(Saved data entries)
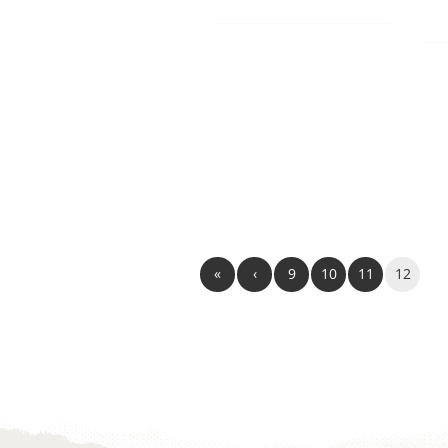
«
‹
9
10
11
12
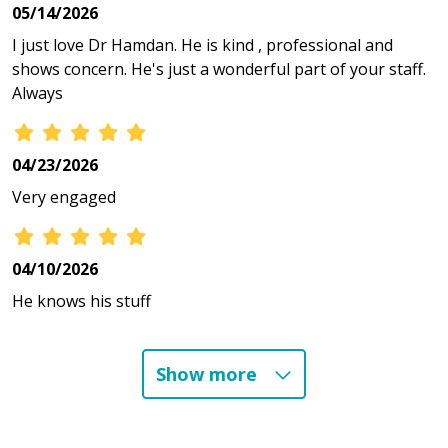
05/14/2026
I just love Dr Hamdan. He is kind , professional and
shows concern. He's just a wonderful part of your staff.
Always
04/23/2026
Very engaged
04/10/2026
He knows his stuff
Show more
03/11/2026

=== EXERCISE AIM ===
State how many lines above contain the string "just", with no other words.

=== RESPONSE ===
2